Weihua Wu received the B.S., M.S., and Ph.D. degrees from the Air Force Early Warning Academy (AFEW), Wuhan, China, in 2009, 2011, and 2015, respectively. He is currently an Associate Professor with AFEW. His research interests include target tracking and information fusion, with a focus on AI-driven methods.
He is a selected young talent in the Youth Support project of the China Association for Science and Technology and a recipient of the National Excellent Doctoral Dissertation Award.
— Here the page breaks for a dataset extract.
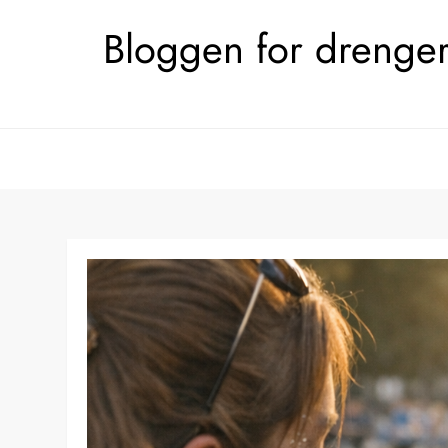
Skip
Bloggen for drengerø
to
content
He has led research projects funded by the National Natural Science Foundation of China (NSFC). He has published over 40 papers in international journals and conferences, including IEEE Transactions on Signal Processing (IEEE TSP). He is the author of several influential books in the field, including Target Tracking With Random Finite Sets, Moving Sensor Target Tracking Technology, and Multi-Sensor Data Fusion.



Assoc. Prof. Kai Dong, Naval Aviation University, China

Associate Prof. Kai Dong received the Ph.D. degree from the Naval Aviation University(NAU), Yantai, China, in 2014. He once worked as a postdoctoral researcher at Beihang University, and a visiting scholar at Tsinghua University. Currently he is an Associate Professor with Information Fusion Institute of NAU. He is a selected young talent in the “Youth Support” project of the China Association for Science and Technology and recognized as a ministerial-level young scientific and technological talent. He has been funded by the Postdoctoral Science Foundation of China, and has published over 40 papers in journals and conferences. He is the co-author of Multi-source Information Fusion and Application(Third Edition), which is an influential book in the field. His research interests includes radar target tracking, multi-source information fusion, etc.